Material for this exercise below:

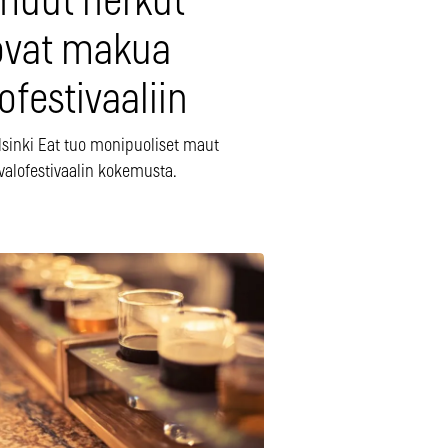
 muut herkut
ovat makua
ofestivaaliin
lsinki Eat tuo monipuoliset maut
valofestivaalin kokemusta.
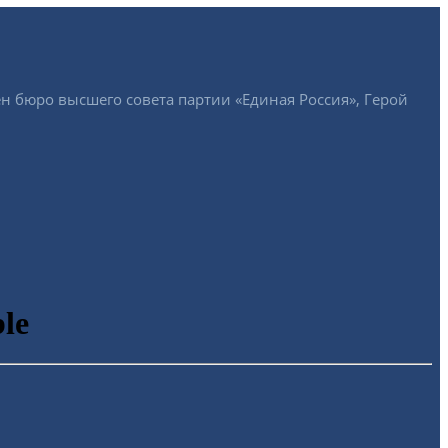
ен бюро высшего совета партии «Единая Россия», Герой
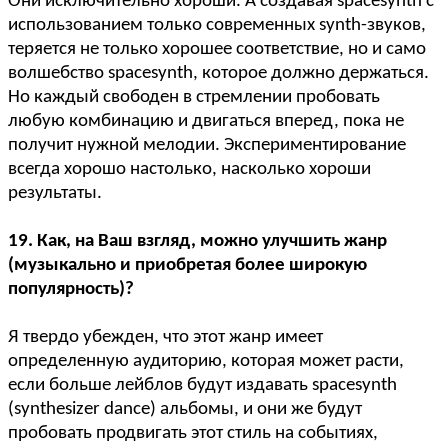
Они исключительно хороши. А создавая spacesynth с
использованием только современных synth-звуков,
теряется не только хорошее соответствие, но и само
волшебство spacesynth, которое должно держаться.
Но каждый свободен в стремлении пробовать
любую комбинацию и двигаться вперед, пока не
получит нужной мелодии. Экспериментирование
всегда хорошо настолько, насколько хороши
результаты.
19. Как, на Ваш взгляд, можно улучшить жанр
(музыкально и приобретая более широкую
популярность)?
Я твердо убежден, что этот жанр имеет
определенную аудиторию, которая может расти,
если больше лейблов будут издавать spacesynth
(synthesizer dance) альбомы, и они же будут
пробовать продвигать этот стиль на событиях,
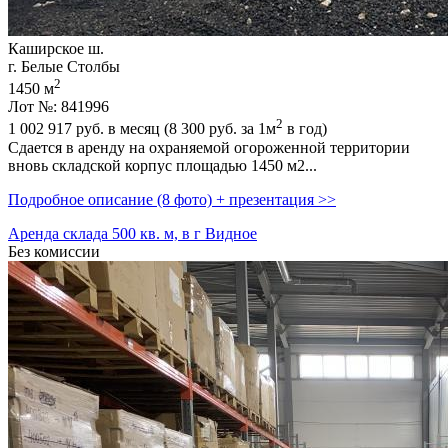
Каширское ш.
г. Белые Столбы
2
1450 м
Лот №: 841996
2
1 002 917
руб. в месяц (8 300
руб.
за 1м
в год)
Сдается в аренду на охраняемой огороженной территории
вновь складской корпус площадью 1450 м2...
Подробное описание (8 фото) + презентация >>
Аренда склада 500 кв. м, в г Видное
Без комиссии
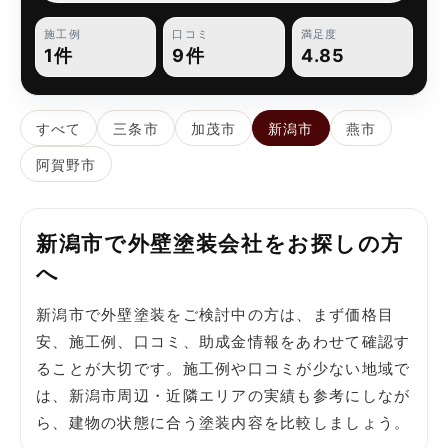
施工例
口コミ
満足度
1件
9件
4.85
すべて
三条市
加茂市
新潟市
燕市
阿賀野市
新潟市で外壁塗装会社をお探しの方
へ
新潟市で外壁塗装をご検討中の方は、まず価格目
安、施工例、口コミ、助成金情報をあわせて確認す
ることが大切です。施工例や口コミが少ない地域で
は、新潟市周辺・近隣エリアの実績も参考にしなが
ら、建物の状態に合う塗装内容を比較しましょう。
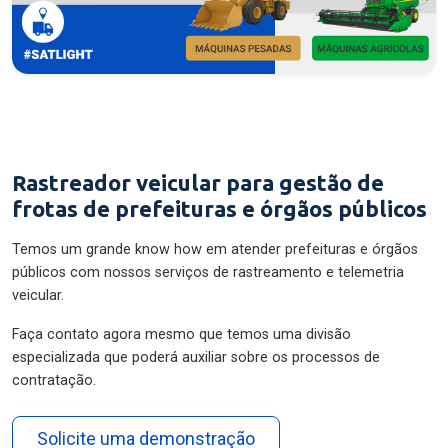
Rastreador veicular para gestão de
frotas de prefeituras e órgãos públicos
Temos um grande know how em atender prefeituras e órgãos
públicos com nossos serviços de rastreamento e telemetria
veicular.
Faça contato agora mesmo que temos uma divisão
especializada que poderá auxiliar sobre os processos de
contratação.
Solicite uma demonstração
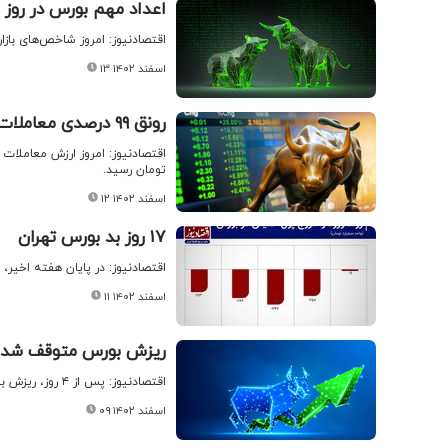
اعداد مهم بورس در روز صعود ۶۰ هزار واحدی+ 
اقتصادنیوز: امروز شاخص‌های بازار
۱۳ اسفند ۱۴۰۲
رونق ۹۹ درصدی معاملات بورس تهران+ اینفوگرافیک
تومان رسید.
۱۲ اسفند ۱۴۰۲
۱۷ روز بد بورس تهران
اقتصادنیوز: در پایان هفته اخیر، رکورد ۱۷ روز خروج سرمایه ازبورس ته
۱۱ اسفند ۱۴۰۲
ریزش بورس متوقف شد+ 
اقتصادنیوز: پس از ۴ روز، ریزش بورس در آخرین روز معاملاتی هفته متوقف شد.
۰۹ اسفند ۱۴۰۲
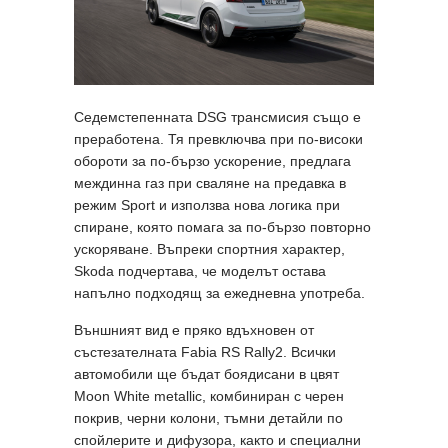
Седемстепенната DSG трансмисия също е
преработена. Тя превключва при по-високи
обороти за по-бързо ускорение, предлага
междинна газ при сваляне на предавка в
режим Sport и използва нова логика при
спиране, която помага за по-бързо повторно
ускоряване. Въпреки спортния характер,
Skoda подчертава, че моделът остава
напълно подходящ за ежедневна употреба.
Външният вид е пряко вдъхновен от
състезателната Fabia RS Rally2. Всички
автомобили ще бъдат боядисани в цвят
Moon White metallic, комбиниран с черен
покрив, черни колони, тъмни детайли по
спойлерите и дифузора, както и специални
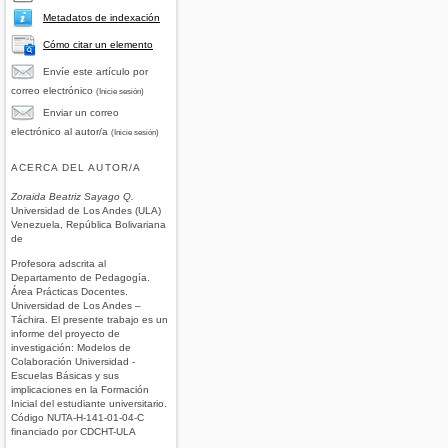
Metadatos de indexación
Cómo citar un elemento
Envíe este artículo por
correo electrónico
(Inicie sesión)
Enviar un correo
electrónico al autor/a
(Inicie sesión)
ACERCA DEL AUTOR/A
Zoraida Beatriz Sayago Q.
Universidad de Los Andes (ULA)
Venezuela, República Bolivariana
de
Profesora adscrita al
Departamento de Pedagogía.
Área Prácticas Docentes.
Universidad de Los Andes –
Táchira. El presente trabajo es un
informe del proyecto de
investigación: Modelos de
Colaboración Universidad -
Escuelas Básicas y sus
implicaciones en la Formación
Inicial del estudiante universitario.
Código NUTA-H-141-01-04-C
financiado por CDCHT-ULA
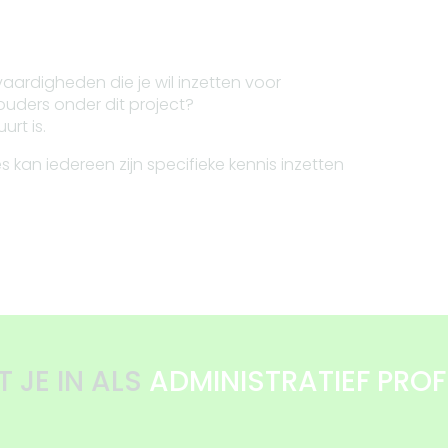
 vaardigheden die je wil inzetten voor
uders onder dit project?
urt is.
s kan iedereen zijn specifieke kennis inzetten
E IN ALS
COMMUNICATIE MEDEW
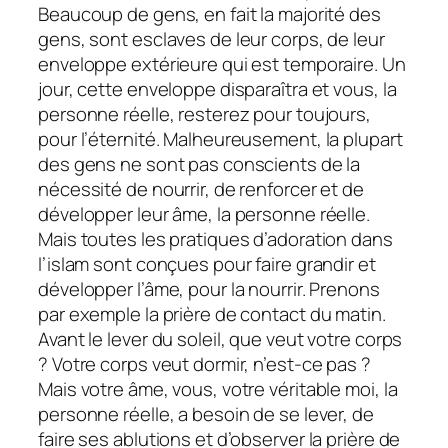
Beaucoup de gens, en fait la majorité des
gens, sont esclaves de leur corps, de leur
enveloppe extérieure qui est temporaire. Un
jour, cette enveloppe disparaîtra et vous, la
personne réelle, resterez pour toujours,
pour l’éternité. Malheureusement, la plupart
des gens ne sont pas conscients de la
nécessité de nourrir, de renforcer et de
développer leur âme, la personne réelle.
Mais toutes les pratiques d’adoration dans
l’islam sont conçues pour faire grandir et
développer l’âme, pour la nourrir. Prenons
par exemple la prière de contact du matin.
Avant le lever du soleil, que veut votre corps
? Votre corps veut dormir, n’est-ce pas ?
Mais votre âme, vous, votre véritable moi, la
personne réelle, a besoin de se lever, de
faire ses ablutions et d’observer la prière de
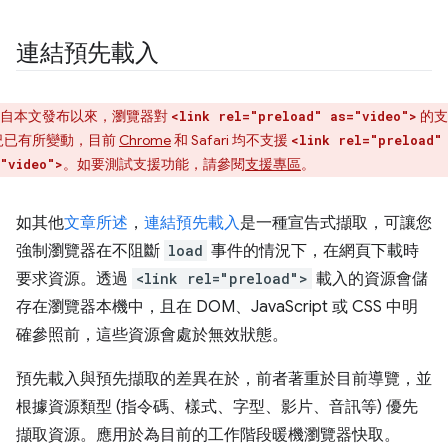
連結預先載入
自本文發布以來，瀏覽器對
的支
<link rel="preload" as="video">
況已有所變動，目前
Chrome
和 Safari 均不支援
<link rel="preload"
。如要測試支援功能，請參閱
支援專區
。
"video">
如其他
文章
所述
，
連結預先載入
是一種宣告式擷取，可讓您
強制瀏覽器在不阻斷
load
事件的情況下，在網頁下載時
要求資源。透過
<link rel="preload">
載入的資源會儲
存在瀏覽器本機中，且在 DOM、JavaScript 或 CSS 中明
確參照前，這些資源會處於無效狀態。
預先載入與預先擷取的差異在於，前者著重於目前導覽，並
根據資源類型 (指令碼、樣式、字型、影片、音訊等) 優先
擷取資源。應用於為目前的工作階段暖機瀏覽器快取。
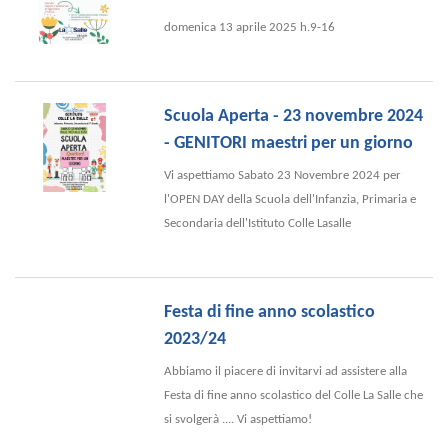
domenica 13 aprile 2025 h.9-16
Scuola Aperta - 23 novembre 2024
- GENITORI maestri per un giorno
Vi aspettiamo Sabato 23 Novembre 2024 per
l'OPEN DAY della Scuola dell'Infanzia, Primaria e
Secondaria dell'Istituto Colle Lasalle
Festa di fine anno scolastico
2023/24
Abbiamo il piacere di invitarvi ad assistere alla
Festa di fine anno scolastico del Colle La Salle che
si svolgerà .... Vi aspettiamo!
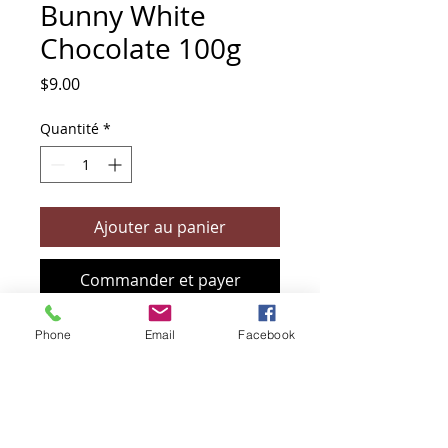
Bunny White
Chocolate 100g
Prix
$9.00
Quantité
*
Ajouter au panier
Commander et payer
Phone
Email
Facebook
+61 466 394 132
sendbioz.au@gmail.com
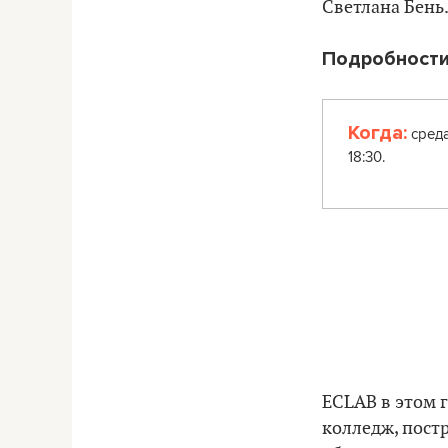
Светлана Бень
Подробности
Когда:
среда
18:30.
ECLAB в этом г
колледж, пост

End of Material for this exercise.

Copy out exactly the lines between the line that contains "pour l’éternité. Malheureusement, la plupart" and the last line of the records, both ends included; leave out every picture.

pour l’éternité. Malheureusement, la plupart
des gens ne sont pas conscients de la
nécessité de nourrir, de renforcer et de
développer leur âme, la personne réelle.
Mais toutes les pratiques d’adoration dans
l’islam sont conçues pour faire grandir et
développer l’âme, pour la nourrir. Prenons
par exemple la prière de contact du matin.
Avant le lever du soleil, que veut votre corps
? Votre corps veut dormir, n’est-ce pas ?
Mais votre âme, vous, votre véritable moi, la
personne réelle, a besoin de se lever, de
faire ses ablutions et d’observer la prière de
連結預先載入
自本文發布以來，瀏覽器對
的支
<link rel="preload" as="video">
況已有所變動，目前
Chrome
和 Safari 均不支援
<link rel="preload"
。如要測試支援功能，請參閱
支援專區
。
"video">
如其他
文章
所述
，
連結預先載入
是一種宣告式擷取，可讓您
強制瀏覽器在不阻斷
load
事件的情況下，在網頁下載時
要求資源。透過
<link rel="preload">
載入的資源會儲
存在瀏覽器本機中，且在 DOM、JavaScript 或 CSS 中明
確參照前，這些資源會處於無效狀態。
預先載入與預先擷取的差異在於，前者著重於目前導覽，並
根據資源類型 (指令碼、樣式、字型、影片、音訊等) 優先
擷取資源。應用於為目前的工作階段暖機瀏覽器快取。
domenica 13 aprile 2025 h.9-16
Scuola Aperta - 23 novembre 2024
- GENITORI maestri per un giorno
Vi aspettiamo Sabato 23 Novembre 2024 per
l'OPEN DAY della Scuola dell'Infanzia, Primaria e
Secondaria dell'Istituto Colle Lasalle
Festa di fine anno scolastico
2023/24
Abbiamo il piacere di invitarvi ad assistere alla
Festa di fine anno scolastico del Colle La Salle che
si svolgerà .... Vi aspettiamo!
Bunny White
Chocolate 100g
Prix
$9.00
Quantité
*
Ajouter au panier
Commander et payer
Phone
Email
Facebook
+61 466 394 132
sendbioz.au@gmail.com
Светлана Бень
Подробности
Когда:
среда
18:30.
ECLAB в этом г
колледж, пост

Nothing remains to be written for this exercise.